MATERIAL TO PROCESS section start
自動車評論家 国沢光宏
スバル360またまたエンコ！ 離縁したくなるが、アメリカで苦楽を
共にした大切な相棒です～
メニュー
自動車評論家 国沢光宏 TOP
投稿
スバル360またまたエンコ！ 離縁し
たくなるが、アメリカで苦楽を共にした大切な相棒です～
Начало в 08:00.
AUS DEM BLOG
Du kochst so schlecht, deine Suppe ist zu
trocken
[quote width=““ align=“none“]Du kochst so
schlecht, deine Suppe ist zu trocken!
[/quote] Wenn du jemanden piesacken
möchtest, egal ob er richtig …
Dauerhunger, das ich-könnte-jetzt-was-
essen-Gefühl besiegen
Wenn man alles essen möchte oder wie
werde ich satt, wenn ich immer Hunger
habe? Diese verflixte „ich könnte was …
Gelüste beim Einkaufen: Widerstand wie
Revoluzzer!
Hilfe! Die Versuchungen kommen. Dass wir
MATERIAL TO PROCESS section end
MATERIAL TO PROCESS section start
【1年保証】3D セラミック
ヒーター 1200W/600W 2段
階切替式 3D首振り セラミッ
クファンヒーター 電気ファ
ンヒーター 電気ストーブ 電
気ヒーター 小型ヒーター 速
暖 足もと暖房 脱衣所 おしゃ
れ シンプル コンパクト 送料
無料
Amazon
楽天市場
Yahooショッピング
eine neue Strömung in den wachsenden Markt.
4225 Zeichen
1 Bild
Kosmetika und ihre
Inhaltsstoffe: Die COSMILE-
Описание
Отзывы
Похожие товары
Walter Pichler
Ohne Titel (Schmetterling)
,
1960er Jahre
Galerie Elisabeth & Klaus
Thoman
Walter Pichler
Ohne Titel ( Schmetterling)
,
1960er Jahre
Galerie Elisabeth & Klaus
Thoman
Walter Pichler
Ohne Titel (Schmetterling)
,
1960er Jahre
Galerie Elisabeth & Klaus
MATERIAL TO PROCESS section end
MATERIAL TO PROCESS section start
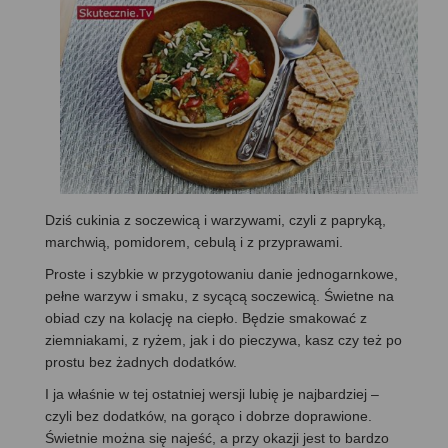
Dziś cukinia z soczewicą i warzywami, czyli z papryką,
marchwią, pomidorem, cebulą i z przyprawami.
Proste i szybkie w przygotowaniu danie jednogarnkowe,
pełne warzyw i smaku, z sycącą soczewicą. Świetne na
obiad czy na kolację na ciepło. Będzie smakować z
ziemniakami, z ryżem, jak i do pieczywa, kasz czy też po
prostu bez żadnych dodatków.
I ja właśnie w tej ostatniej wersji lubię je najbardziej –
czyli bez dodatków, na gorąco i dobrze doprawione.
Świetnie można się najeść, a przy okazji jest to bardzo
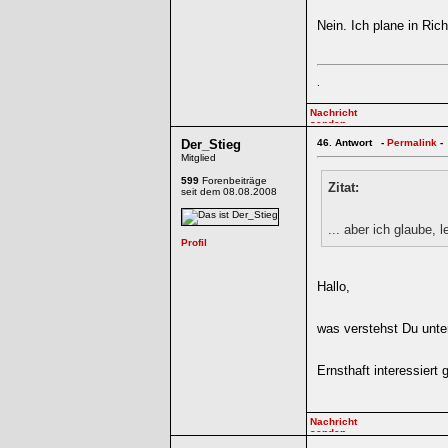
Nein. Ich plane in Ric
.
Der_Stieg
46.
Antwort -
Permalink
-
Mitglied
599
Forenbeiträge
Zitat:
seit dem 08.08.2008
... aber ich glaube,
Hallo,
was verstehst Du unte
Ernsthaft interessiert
MATERIAL TO PROCESS section end
__EXERCISE DIRECTIONS__
Go through the entries above and report each line with the string "deine" in it.

__OUTPUT BELOW__
Du kochst so schlecht, deine Suppe ist zu
schlecht, deine Suppe ist zu trocken!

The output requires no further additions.